I especially liked the part about Ken Starr and his failings in the impeachment of Clinton.
Clinton and Starr are not hot-button issues in California's Gubernatorial Recall campaign.
I, and most Californians, don't give a rip about how this election affects the rest of the country; we have a mess, and we're cleaning it up. On the flip side, we've never expected the rest of the country to bail us out financial hole in which our officials have buried us.
Wasn't really impressed with the rest of the essay either. I found it to be more of the same appeal to conformity, predicated on the notion that my vote is not mine to cast as I please, even if I'm voting for a Republican, even if that Republican wins, but by less than the artificially raised bar the essayist presumes to dictate to me. "Vote for Arnold because more People Magazine readers do" is simply not compelling.
This is a recall and replacement election of the second most powerful elected Executive in the nation.
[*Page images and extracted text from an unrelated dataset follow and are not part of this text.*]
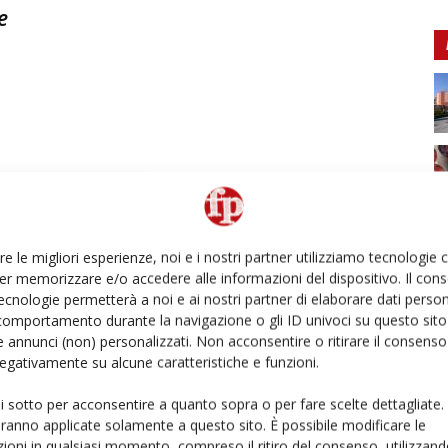
e
re le migliori esperienze, noi e i nostri partner utilizziamo tecnologie
er memorizzare e/o accedere alle informazioni del dispositivo. Il con
ecnologie permetterà a noi e ai nostri partner di elaborare dati person
comportamento durante la navigazione o gli ID univoci su questo sito 
 annunci (non) personalizzati. Non acconsentire o ritirare il consens
 negativamente su alcune caratteristiche e funzioni.
ui sotto per acconsentire a quanto sopra o per fare scelte dettagliate.
aranno applicate solamente a questo sito. È possibile modificare le
ioni in qualsiasi momento, compreso il ritiro del consenso, utilizzand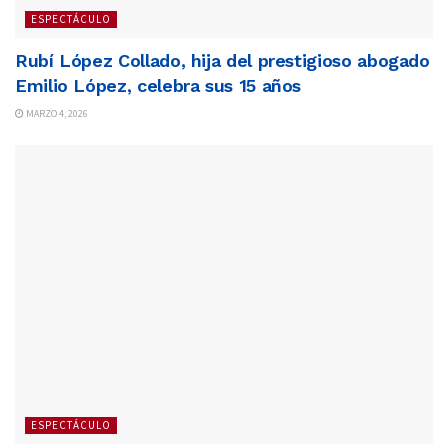
ESPECTÁCULO
Rubí López Collado, hija del prestigioso abogado
Emilio López, celebra sus 15 años
MARZO 4, 2026
ESPECTÁCULO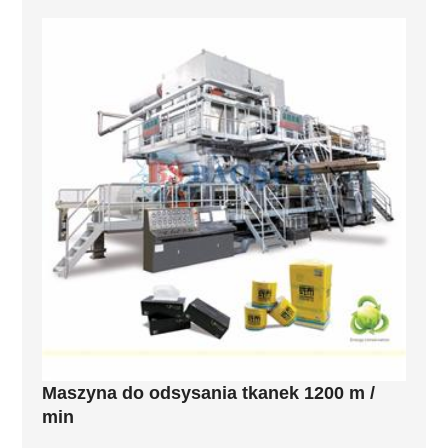
Maszyna do odsysania tkanek 1200 m /
min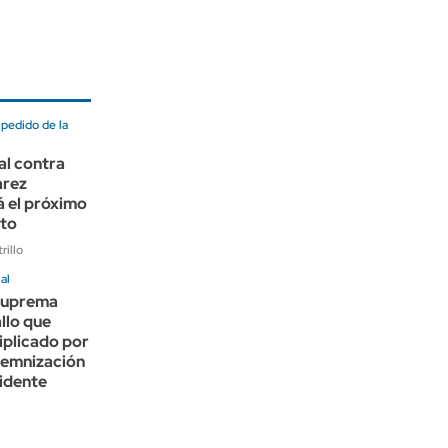
 pedido de la
ral contra
arez
 el próximo
sto
rillo
al
Suprema
allo que
iplicado por
ndemnización
idente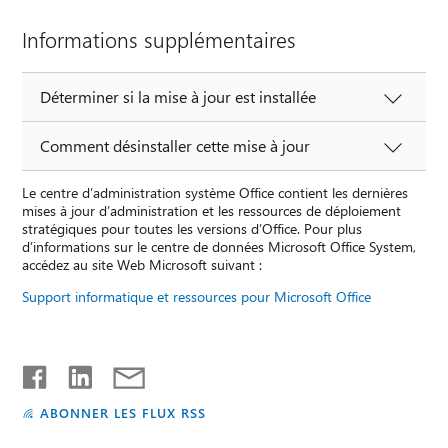
Informations supplémentaires
Déterminer si la mise à jour est installée
Comment désinstaller cette mise à jour
Le centre d’administration système Office contient les dernières
mises à jour d’administration et les ressources de déploiement
stratégiques pour toutes les versions d’Office. Pour plus
d’informations sur le centre de données Microsoft Office System,
accédez au site Web Microsoft suivant :
Support informatique et ressources pour Microsoft Office
ABONNER LES FLUX RSS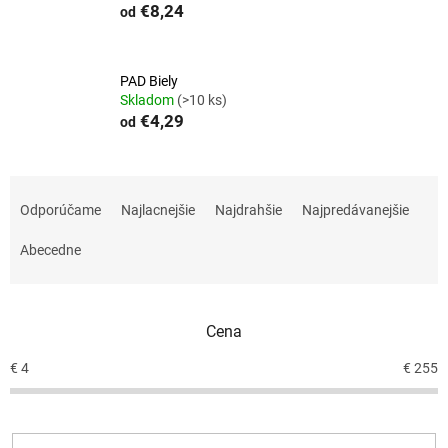
€8,24
od
PAD Biely
Skladom
(>10 ks)
€4,29
od
R
a
Odporúčame
Najlacnejšie
Najdrahšie
Najpredávanejšie
d
e
Abecedne
n
i
e
Cena
p
r
€
4
€
255
o
d
u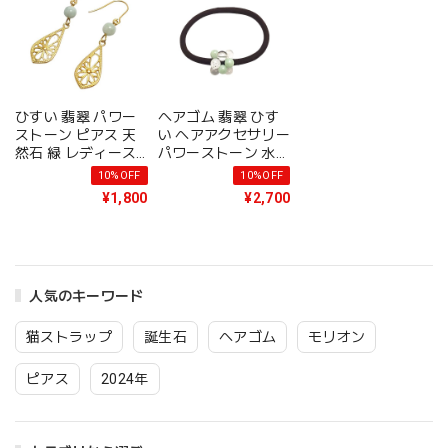
セサリー
応 メール便 送料無
ラッピング可 イヤリ
料 アクセサリー
ング 変更可 アクセ
サリー
ひすい 翡翠 パワー
ヘアゴム 翡翠 ひす
ストーン ピアス 天
い ヘアアクセサリー
然石 緑 レディース
パワーストーン 水晶
アクセサリー プレゼ
クリスタル レインボ
10%OFF
10%OFF
ント ギフト ピアス
ークォーツ 髪飾り
¥1,800
¥2,700
金属アレルギー 対応
天然石 アクセサリー
ギフト金運アップ グ
茶ゴム ハンドメイド
ッズ イヤリング変更
シンプル かわいい
可 メール便送料無料
誕生日プレゼント ギ
フト 送料無料
人気のキーワード
猫ストラップ
誕生石
ヘアゴム
モリオン
ピアス
2024年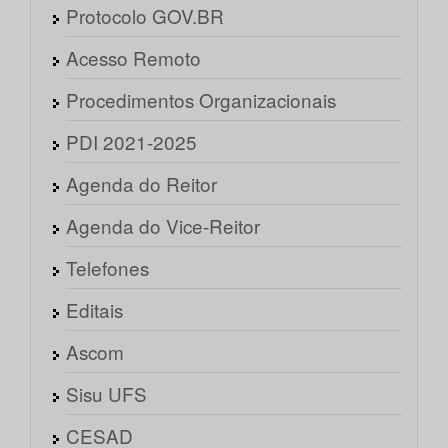
Protocolo GOV.BR
Acesso Remoto
Procedimentos Organizacionais
PDI 2021-2025
Agenda do Reitor
Agenda do Vice-Reitor
Telefones
Editais
Ascom
Sisu UFS
CESAD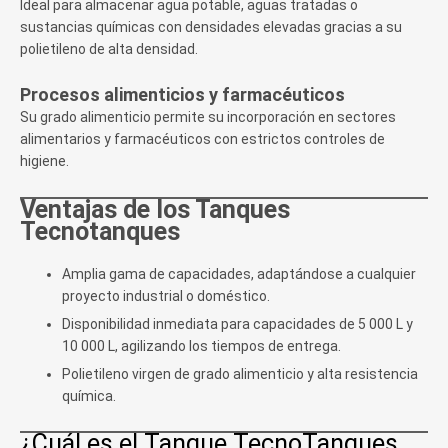
Ideal para almacenar agua potable, aguas tratadas o
sustancias químicas con densidades elevadas gracias a su
polietileno de alta densidad.
Procesos alimenticios y farmacéuticos
Su grado alimenticio permite su incorporación en sectores
alimentarios y farmacéuticos con estrictos controles de
higiene.
Ventajas de los Tanques
Tecnotanques
Amplia gama de capacidades, adaptándose a cualquier
proyecto industrial o doméstico.
Disponibilidad inmediata para capacidades de 5 000 L y
10 000 L, agilizando los tiempos de entrega.
Polietileno virgen de grado alimenticio y alta resistencia
química.
¿Cuál es el Tanque TecnoTanques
Only South Dakota in 1921 has recalled a governor. We're doing something unique and Historic in this state and in America, and you all are certainly welcome to pull up a chair and watch us do it. However, I've lived in California all my life, and I've got a few ideas as to why this state is screwed up the way it is, because I lived here when it was a much better place.
There's no way I'm going to have my vote stampeded by people who aren't thinking beyond 2004, and who don't have the knowledge or the desire for my State's best interests in them.